Guo Chen, He Yutao, Shi Zhitian, Wang Lin
The Second Affiliated Hospital of Kunming Medical University, Kunming 650101, China.
The Second Affiliated Hospital of Kunming Medical University, Kunming 650101, China.
Int J Surg Case Rep. 2025 Apr;129:111165. doi: 10.1016/j.ijscr.2025.111165. Epub 2025 Mar 17.
Combined hepatocellular cholangiocarcinoma (cHCC-CCA) is a rare hepatic malignancy featuring both hepatocellular carcinoma (HCC) and cholangiocarcinoma (CCA) components, often leading to poor prognosis owing to its clinical complexity.
A middle-aged man presented with sudden abdominal pain and unexplained weight loss, leading to an initial diagnosis of CCA. The patient underwent laparoscopic left hepatectomy and lymph node dissection, and postoperative pathology confirmed cHCC-CCA with lymph node metastasis. Despite initial recovery, the disease recurred at 2 months and progressed to lung metastasis and multi-organ involvement by 7 months. Immuno-combination targeted therapy was ineffective, and the patient succumbed to the disease eight months after surgery.
This case highlights the diagnostic and therapeutic challenges of cHCC-CCA, including its histological complexity, high recurrence rate, and limited treatment efficacy. Despite surgical resection, early recurrence and rapid progression to pulmonary metastasis were observed, emphasizing the need for improved treatment strategies for this condition. The failure of immune checkpoint inhibitors and targeted therapy suggests the need for alternative or combined therapeutic approaches.

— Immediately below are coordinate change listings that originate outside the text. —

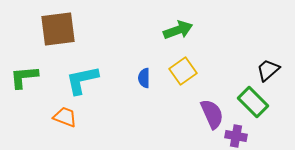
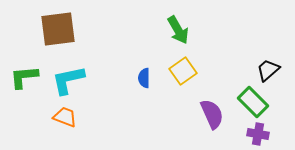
green arrow: rotated 80 degrees clockwise
cyan L-shape: moved 14 px left
purple cross: moved 22 px right, 2 px up
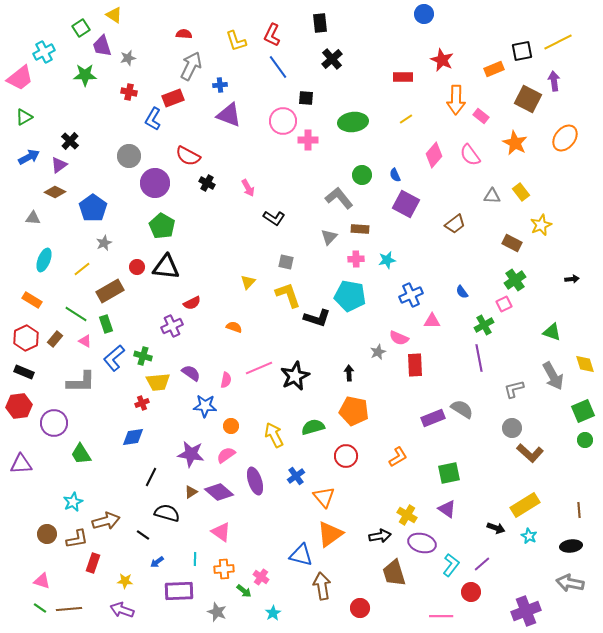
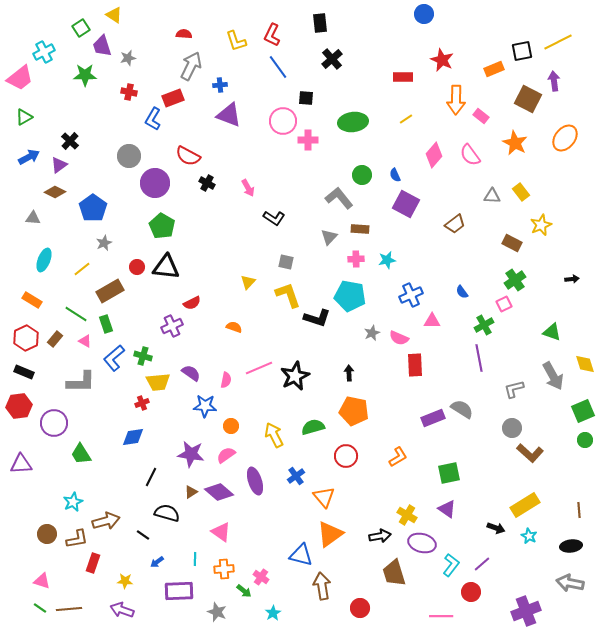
gray star at (378, 352): moved 6 px left, 19 px up
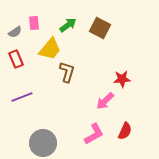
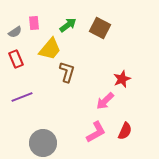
red star: rotated 18 degrees counterclockwise
pink L-shape: moved 2 px right, 2 px up
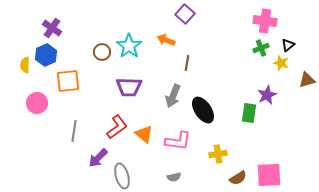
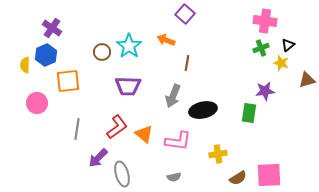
purple trapezoid: moved 1 px left, 1 px up
purple star: moved 2 px left, 4 px up; rotated 18 degrees clockwise
black ellipse: rotated 68 degrees counterclockwise
gray line: moved 3 px right, 2 px up
gray ellipse: moved 2 px up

Future research should focus on integrating molecular profiling into treatment selection, optimizing adjuvant therapies, and exploring novel targeted or immunotherapy combinations to improve the long-term outcomes. This report contributes to the growing evidence on cHCC-CCA and underscores the urgency of developing precise diagnostic tools and personalized treatment strategies.
肝内胆管癌合并肝细胞癌(cHCC-CCA)是一种罕见的肝脏恶性肿瘤,兼具肝细胞癌(HCC)和胆管癌(CCA)成分,因其临床复杂性往往导致预后不良。

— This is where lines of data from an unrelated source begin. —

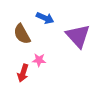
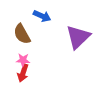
blue arrow: moved 3 px left, 2 px up
purple triangle: moved 1 px down; rotated 28 degrees clockwise
pink star: moved 16 px left
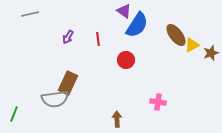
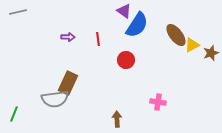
gray line: moved 12 px left, 2 px up
purple arrow: rotated 120 degrees counterclockwise
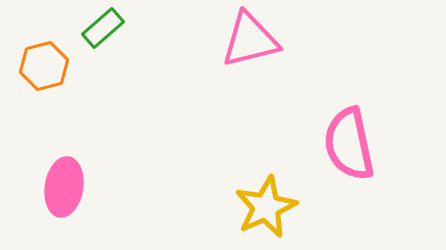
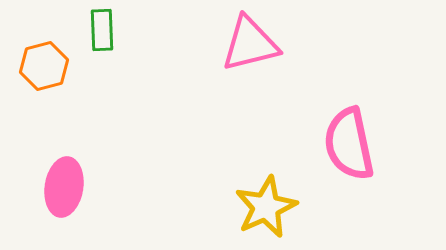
green rectangle: moved 1 px left, 2 px down; rotated 51 degrees counterclockwise
pink triangle: moved 4 px down
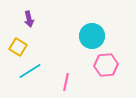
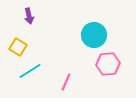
purple arrow: moved 3 px up
cyan circle: moved 2 px right, 1 px up
pink hexagon: moved 2 px right, 1 px up
pink line: rotated 12 degrees clockwise
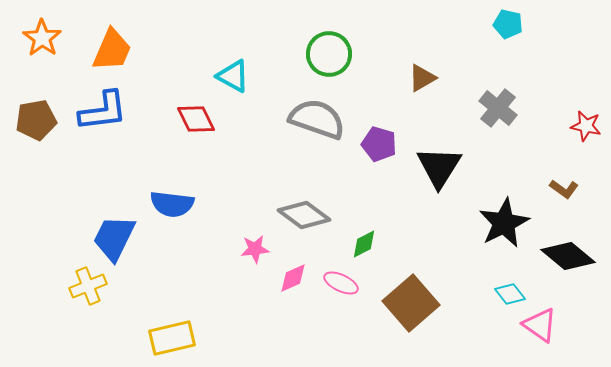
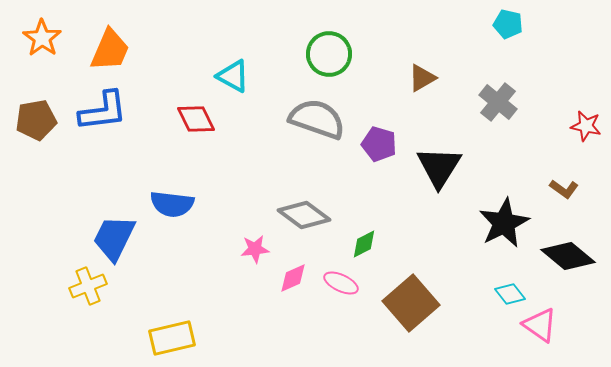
orange trapezoid: moved 2 px left
gray cross: moved 6 px up
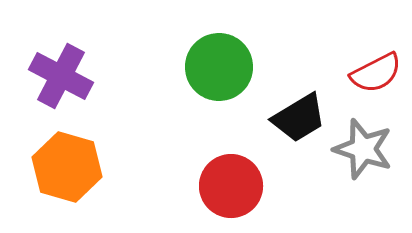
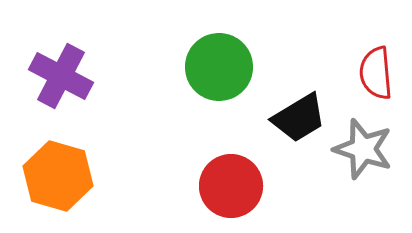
red semicircle: rotated 112 degrees clockwise
orange hexagon: moved 9 px left, 9 px down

一名中年男性因突发腹痛和不明原因体重减轻就诊,初步诊断为CCA。患者接受了腹腔镜左肝切除术及淋巴结清扫术,术后病理确诊为cHCC-CCA伴淋巴结转移。尽管术后初期恢复良好,但疾病在2个月时复发,至7个月时进展为肺转移及多器官受累。免疫联合靶向治疗无效,患者术后8个月死于该疾病。
该病例凸显了cHCC-CCA在诊断和治疗方面的挑战,包括其组织学复杂性、高复发率及有限的治疗效果。尽管进行了手术切除,但仍观察到早期复发及迅速进展为肺转移,这强调了针对该疾病需要改进治疗策略。免疫检查点抑制剂和靶向治疗的失败表明需要替代或联合治疗方法。
未来的研究应聚焦于将分子谱分析纳入治疗选择、优化辅助治疗以及探索新型靶向或免疫治疗组合,以改善长期预后。本报告为有关cHCC-CCA的不断增加的证据做出了贡献,并强调了开发精确诊断工具和个性化治疗策略的紧迫性。